Yes. The best guide I know is to imagine the reverse situation. For most of us there are times when, for whatever reason, we come close to despair - and my experience of those states is that a single small friendly gesture, word, or act, can make a difference. It may only make the next five minutes slightly easier to cope with, but better that than nothing. (And sometimes the next five minutes might otherwise have been the worst.)


----------



## Polednice

Elgarian said:


> I feel much the same about the video. I feel a dismaying hollowness inside. And horrible though it is, I can't help but feel that it's right that we _should_ feel like this. Just think what it would mean if we didn't.


You're absolutely right. And, though it was indeed a complex, paradoxical thought, I understood what you said on the previous page and agree with it also (though where is the consolation indeed?).

I think I will go to bed in the knowledge that, in the morning, I will wake up to a loved one and they will put a smile on my face.


----------



## hawk

For 16 years my work has brought my family and I to a place in central Louisiana. Our last night of travel usually finds us in Tuscaloosa Alabama~it is also our first stop during our return home. This year a couple weeks prior to our expected stay a very violent tornado wreaked havoc causing much damge and death in the area we usually stay. We were conflicted about going thinking we may need to find an alternative route/place to stay. This conflict really tore at us~ would our measly few bucks for hotel and food help, would there be some work we could do in the few hours of being there~really the questions boiled down to one~could I (we) handle the trauma of seeing others suffering so much....
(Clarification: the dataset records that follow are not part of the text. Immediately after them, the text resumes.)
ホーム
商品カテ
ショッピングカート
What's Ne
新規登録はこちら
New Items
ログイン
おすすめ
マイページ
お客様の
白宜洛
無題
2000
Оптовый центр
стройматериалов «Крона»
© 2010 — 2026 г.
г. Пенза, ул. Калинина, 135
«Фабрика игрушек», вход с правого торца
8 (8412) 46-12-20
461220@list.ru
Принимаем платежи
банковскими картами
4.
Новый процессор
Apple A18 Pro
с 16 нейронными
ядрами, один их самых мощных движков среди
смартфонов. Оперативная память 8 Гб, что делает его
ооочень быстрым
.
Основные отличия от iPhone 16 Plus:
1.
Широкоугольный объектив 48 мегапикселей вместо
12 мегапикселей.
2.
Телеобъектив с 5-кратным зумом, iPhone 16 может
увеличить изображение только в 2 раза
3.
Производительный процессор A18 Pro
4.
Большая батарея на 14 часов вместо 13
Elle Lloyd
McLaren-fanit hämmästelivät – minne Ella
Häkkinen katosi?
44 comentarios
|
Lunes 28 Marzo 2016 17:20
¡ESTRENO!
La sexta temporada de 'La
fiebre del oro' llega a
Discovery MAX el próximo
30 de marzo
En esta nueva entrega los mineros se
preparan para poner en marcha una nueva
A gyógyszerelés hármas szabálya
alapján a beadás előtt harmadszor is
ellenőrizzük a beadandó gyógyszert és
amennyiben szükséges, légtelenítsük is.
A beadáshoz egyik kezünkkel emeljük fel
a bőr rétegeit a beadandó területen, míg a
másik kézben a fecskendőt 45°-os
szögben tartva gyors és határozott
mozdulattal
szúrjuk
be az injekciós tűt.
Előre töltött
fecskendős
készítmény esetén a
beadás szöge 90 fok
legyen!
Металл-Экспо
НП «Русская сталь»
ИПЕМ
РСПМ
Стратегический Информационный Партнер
When we arrived in Tuscaloosa it really was devestated more than anything I have ever seen. At first I felt that I shouldn't be there gawking (really that emotional trauma thing sneaking up) then it began to feel important to share in this so we drove to various areas and got out of the car to read the messages on the homes, to say hello to folks who were recoiling....
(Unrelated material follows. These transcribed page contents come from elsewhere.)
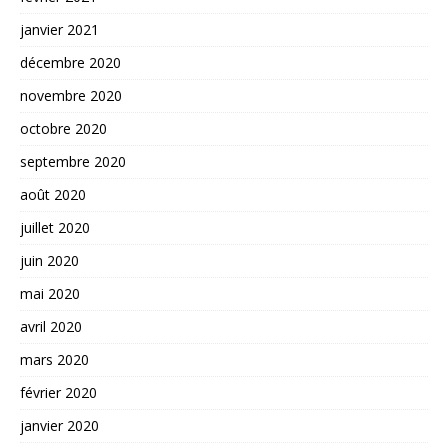
janvier 2021
décembre 2020
novembre 2020
octobre 2020
septembre 2020
août 2020
juillet 2020
juin 2020
mai 2020
avril 2020
mars 2020
février 2020
janvier 2020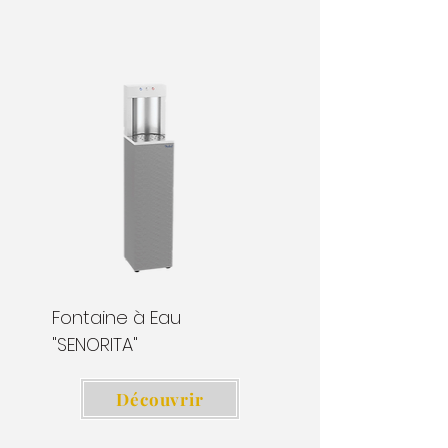
Fontaine à Eau
"SENORITA"
Découvrir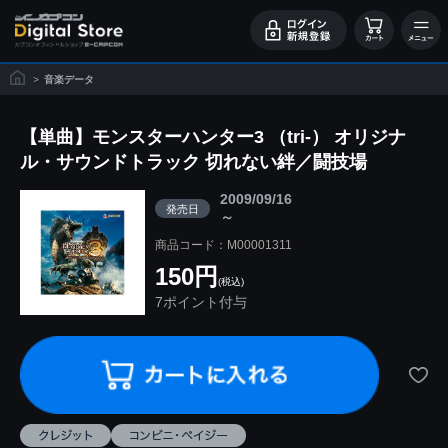
>
音楽データ
【単曲】モンスターハンター3 （tri-） オリジナ
ル・サウンドトラック 切れない絆／闘技場
2009/09/16
発売日
～
商品コード：M00001311
150円
(税込)
7ポイント付与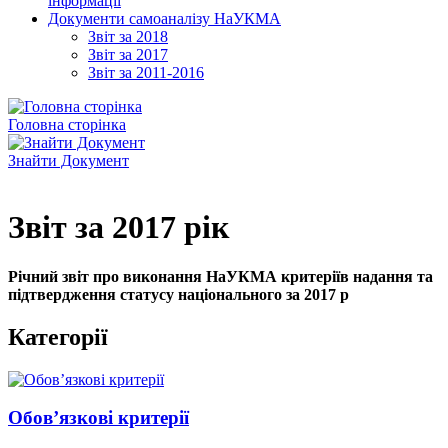
інформації
Документи самоаналізу НаУКМА
Звіт за 2018
Звіт за 2017
Звіт за 2011-2016
Головна сторінка
Знайти Документ
Звіт за 2017 рік
Річний звіт про виконання НаУКМА критеріїв надання та
підтвердження статусу національного за 2017 р
Категорії
Обов’язкові критерії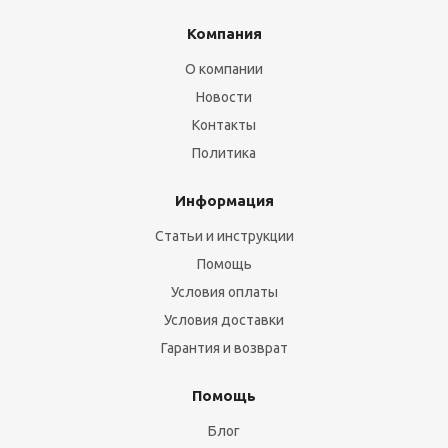
Компания
О компании
Новости
Контакты
Политика
Информация
Статьи и инструкции
Помощь
Условия оплаты
Условия доставки
Гарантия и возврат
Помощь
Блог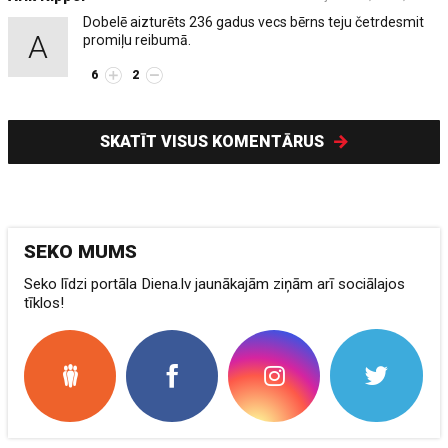
Dobelē aizturēts 236 gadus vecs bērns teju četrdesmit
A
promiļu reibumā.
6
2
SKATĪT VISUS KOMENTĀRUS
SEKO MUMS
Seko līdzi portāla Diena.lv jaunākajām ziņām arī sociālajos
tīklos!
In one coffee place I attempted to buy a coffee for a redcross worker and a companion but she had paid. We chatted for a while I expressing many things but one repeatedly~ "I wish I could do more to help"~her reply was that she was happy that my family and I would think to come and share (witness) and in doing so the burden is lessened....


----------



## Almaviva

Like I said, I won't sleep well tonight, thanks to that video, maybe the most shocking thing I've seen in a while (and I've seen my share of shocking things, thanks to my profession).
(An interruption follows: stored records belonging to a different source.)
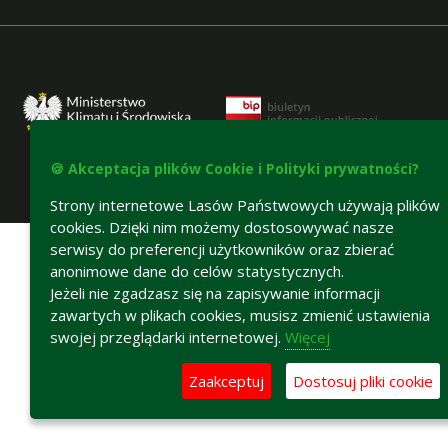
🍪 Akceptacja plików Cookie i Polityki prywatności?
Strony internetowe Lasów Państwowych używają plików
Deklaracja dostępności
cookies. Dzięki nim możemy dostosowywać nasze
serwisy do preferencji użytkowników oraz zbierać
anonimowe dane do celów statystycznych.
Jeżeli nie zgadzasz się na zapisywanie informacji
zawartych w plikach cookies, musisz zmienić ustawienia
swojej przeglądarki internetowej.
Więcej
Zaakceptuj
Dostosuj pliki cookie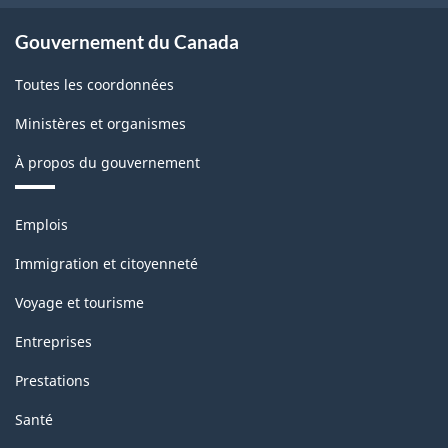
Gouvernement du Canada
Toutes les coordonnées
Ministères et organismes
À propos du gouvernement
Thèmes
Emplois
et
sujets
Immigration et citoyenneté
Voyage et tourisme
Entreprises
Prestations
Santé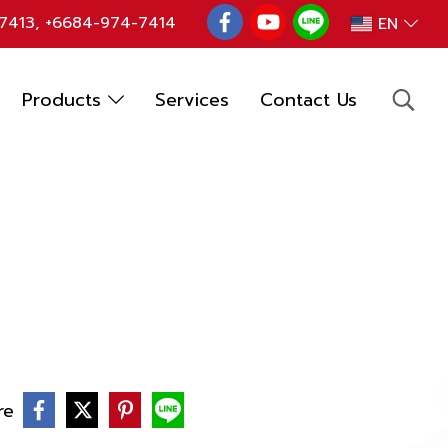
7413
,
+6684-974-7414
EN
Products
Services
Contact Us
re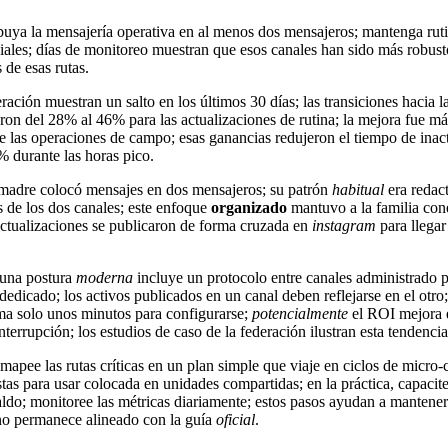
buya la mensajería operativa en al menos dos mensajeros; mantenga rut
ciales; días de monitoreo muestran que esos canales han sido más robust
s de esas rutas.
eración muestran un salto en los últimos 30 días; las transiciones hacia l
on del 28% al 46% para las actualizaciones de rutina; la mejora fue má
 las operaciones de campo; esas ganancias redujeron el tiempo de inac
durante las horas pico.
a madre colocó mensajes en dos mensajeros; su patrón
habitual
era redact
és de los dos canales; este enfoque
organizado
mantuvo a la familia con
actualizaciones se publicaron de forma cruzada en
instagram
para llegar
 una postura
moderna
incluye un protocolo entre canales administrado 
dedicado; los activos publicados en un canal deben reflejarse en el otro
ma solo unos minutos para configurarse;
potencialmente
el ROI mejora 
nterrupción; los estudios de caso de la federación ilustran esta tendencia
apee las rutas críticas en un plan simple que viaje en ciclos de micr
listas para usar colocada en unidades compartidas; en la práctica, capacit
aldo; monitoree las métricas diariamente; estos pasos ayudan a mantener
ino permanece alineado con la guía
oficial
.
Well in my work I do a lot to mitigate pain. I win some, lose some, but I do feel proud of the good I do. And in my personal life, I contribute to charity, and I try to have some degree of political activism, time permitting.

I don't see what else I'd be able to do. It is not much, but it will have to do so that I can try and sleep, without that video haunting me.


----------



## Ravellian

I don't care because I know that personally there's _nothing_ I can do about it. Contributing to charities doesn't help. For example, studies have shown that Haitians make about half as much as they did 50 years ago on average and have worse living conditions, despite all the aid agencies we've brought to the country. The only thing that can really help them is for them to stop living in a culture of poverty by eliminating the corruption in their government and adopting capitalism.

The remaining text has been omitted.